A primeira manifestação que houve no Brasil contra o apartheid foi em 1959 - jogadores brasileiros do clube de futebol Portuguesa Santista, que estava em trânsito pela África do Sul para ir disputar jogos em Moçambique, foram vítimas do Apartheid. O então Encarregado de Negócios da Legação Brasileira na Cidade do Cabo, Segundo-Secretário Joaquim de Almeida Serra foi provavelmente o primeiro brasileiro a se manifestar contra o Apartheid sul-africano2 e sua atitude impedindo os jogadores brancos e negros brasileiros de se submeterem ao apartheid fortaleceuo movimento contra o apartheid esportivo na própria África do Sul3 ao mesmo tempo em que por sua atitude dava ao povo brasileiro exemplar lição de como tratar o racismo nas relações internacionais. Era a época dos “anos dourados” do governo de Juscelino Kubitscheck que construía Brasília.
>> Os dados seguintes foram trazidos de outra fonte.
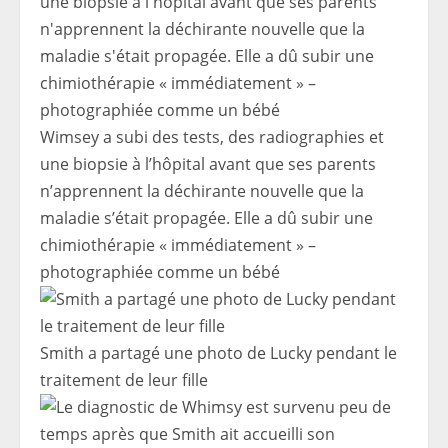
Wimsey a subi des tests, des radiographies et
une biopsie à l’hôpital avant que ses parents
n’apprennent la déchirante nouvelle que la
maladie s’était propagée. Elle a dû subir une
chimiothérapie « immédiatement » –
photographiée comme un bébé
Smith a partagé une photo de Lucky pendant le
traitement de leur fille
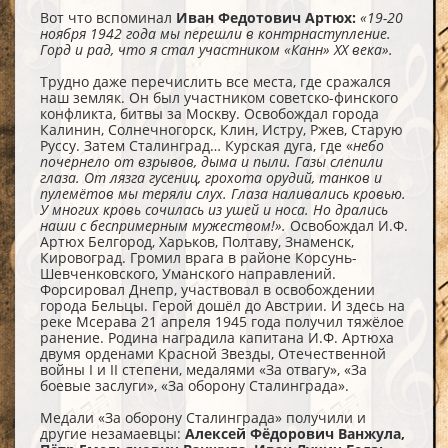
Вот что вспоминал
Иван Федотович Артюх:
«19-20
ноября 1942 года мы перешли в контрнаступление.
Горд и рад, что я стал участником «Канн» ХХ века».
Трудно даже перечислить все места, где сражался
наш земляк. Он был участником советско-финского
конфликта, битвы за Москву. Освобождал города
Калинин, Солнечногорск, Клин, Истру, Ржев, Старую
Руссу. Затем Сталинград… Курская дуга, где «
небо
почернело от взрывов, дыма и пыли. Газы слепили
глаза. От лязга гусениц, грохота орудий, танков и
пулемётов мы теряли слух. Глаза наливались кровью.
У многих кровь сочилась из ушей и носа. Но дрались
наши с беспримерным мужеством!».
Освобождал И.Ф.
Артюх Белгород, Харьков, Полтаву, Знаменск,
Кировоград. Громил врага в районе Корсунь-
Шевченковского, Уманского направлений.
Форсировал Днепр, участвовал в освобождении
города Бельцы. Герой дошёл до Австрии. И здесь на
реке Мсерава 21 апреля 1945 года получил тяжёлое
ранение. Родина наградила капитана И.Ф. Артюха
двумя орденами Красной Звезды, Отечественной
войны I и II степени, медалями «За отвагу», «За
боевые заслуги», «За оборону Сталинграда».
Медали «За оборону Сталинграда» получили и
другие незамаевцы:
Алексей Фёдорович Ванжула,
O Brasil tinha acabado de ser campeão mundial de futebol com Pelé, Garrincha e a esperança e o patriotismo tinham lugar. Somente quase trinta anos depois o repúdio ao racismo nas relações internacionais ficaria consagrado no texto da Constituição Brasileira de 19884, que entrou para a história como a Constituição Cidadã.

Apesar de na história das relações do Brasil com a África do Sul aparteísta o Itamaraty5 ter agido de forma contida quando se tratava de sancionar o Apartheid, a casa nunca deixou de ter diplomatas como Joaquim de Almeida Serra6 dos quais o povo brasileiro sempre se orgulhará7.

A luta antiapartheid, que deu origem ao Comáfrica, além de ter levado a um movimento de solidariedade internacional cujo modus operandi foi o de um prelúdio a uma bem sucedida articulação internacional de movimentos sociais precursora das formas de atuação em rede dos movimentos sociais globais que procuram se afirmar no século XXI pela globalização dos povos como alternativa à globalização do capital teve também grande impacto no Brasil.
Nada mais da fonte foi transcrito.